TASK INSTRUCTIONS: Repeat exactly, and only, the lines of the entries below from the one with "chinové uvažovat i" through the one with "Tisk článku", both ends included.

[[ DATA RECORDS open ]]

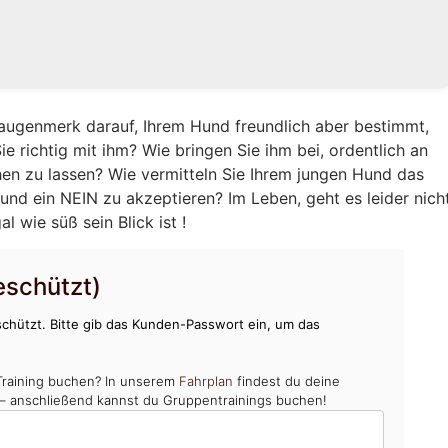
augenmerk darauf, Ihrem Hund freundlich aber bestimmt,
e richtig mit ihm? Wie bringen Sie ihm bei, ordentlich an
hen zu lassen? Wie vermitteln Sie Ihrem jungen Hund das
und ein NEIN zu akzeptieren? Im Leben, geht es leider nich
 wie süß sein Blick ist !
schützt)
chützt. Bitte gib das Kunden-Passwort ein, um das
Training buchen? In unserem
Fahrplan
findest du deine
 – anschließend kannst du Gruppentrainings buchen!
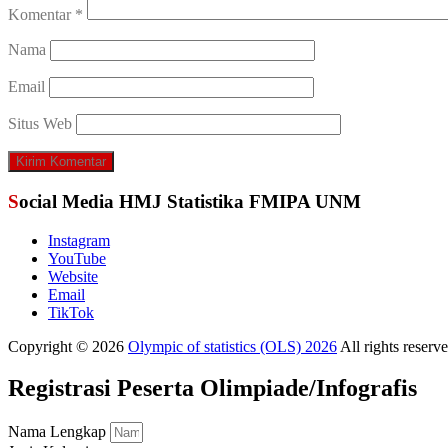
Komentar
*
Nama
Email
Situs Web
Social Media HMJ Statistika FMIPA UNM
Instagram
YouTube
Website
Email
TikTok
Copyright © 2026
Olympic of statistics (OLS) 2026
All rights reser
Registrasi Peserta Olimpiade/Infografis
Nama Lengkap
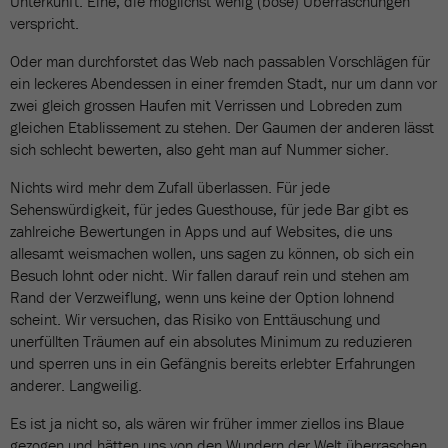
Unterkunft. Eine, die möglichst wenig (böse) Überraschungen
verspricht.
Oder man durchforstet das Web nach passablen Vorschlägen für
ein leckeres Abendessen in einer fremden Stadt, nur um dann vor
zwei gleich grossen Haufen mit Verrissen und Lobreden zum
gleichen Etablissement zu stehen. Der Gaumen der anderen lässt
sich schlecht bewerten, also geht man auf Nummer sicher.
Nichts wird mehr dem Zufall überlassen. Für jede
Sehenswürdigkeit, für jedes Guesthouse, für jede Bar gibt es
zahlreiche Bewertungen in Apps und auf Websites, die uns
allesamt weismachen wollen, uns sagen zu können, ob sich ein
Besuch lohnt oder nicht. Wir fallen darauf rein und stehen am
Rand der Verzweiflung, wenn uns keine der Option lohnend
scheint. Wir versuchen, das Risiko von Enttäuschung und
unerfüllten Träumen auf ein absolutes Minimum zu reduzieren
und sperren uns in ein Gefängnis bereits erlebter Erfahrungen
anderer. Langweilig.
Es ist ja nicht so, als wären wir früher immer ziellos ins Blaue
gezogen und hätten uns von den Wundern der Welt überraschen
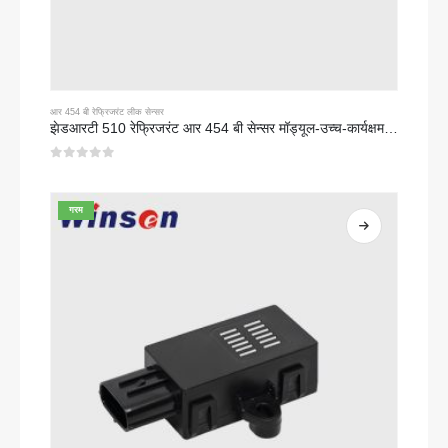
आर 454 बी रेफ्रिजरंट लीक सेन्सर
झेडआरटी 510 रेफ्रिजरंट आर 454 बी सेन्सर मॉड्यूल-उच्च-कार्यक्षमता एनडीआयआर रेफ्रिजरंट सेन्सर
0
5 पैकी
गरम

[[ DATA RECORDS closed ]]
[[ DATA RECORDS open ]]

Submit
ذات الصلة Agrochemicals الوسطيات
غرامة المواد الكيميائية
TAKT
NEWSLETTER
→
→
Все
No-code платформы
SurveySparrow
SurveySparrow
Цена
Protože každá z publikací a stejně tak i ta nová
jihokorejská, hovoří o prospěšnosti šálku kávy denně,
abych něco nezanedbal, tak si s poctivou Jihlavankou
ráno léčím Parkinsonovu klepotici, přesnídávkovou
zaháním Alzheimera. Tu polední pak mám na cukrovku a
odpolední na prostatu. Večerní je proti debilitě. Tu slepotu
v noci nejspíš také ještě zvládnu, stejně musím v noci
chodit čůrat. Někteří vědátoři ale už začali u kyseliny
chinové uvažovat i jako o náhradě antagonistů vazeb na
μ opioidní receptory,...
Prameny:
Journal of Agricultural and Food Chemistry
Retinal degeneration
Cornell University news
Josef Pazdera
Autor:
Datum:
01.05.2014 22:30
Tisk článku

[[ DATA RECORDS closed ]]

THE ANSWER:
chinové uvažovat i jako o náhradě antagonistů vazeb na
μ opioidní receptory,...
Prameny:
Journal of Agricultural and Food Chemistry
Retinal degeneration
Cornell University news
Josef Pazdera
Autor:
Datum:
01.05.2014 22:30
Tisk článku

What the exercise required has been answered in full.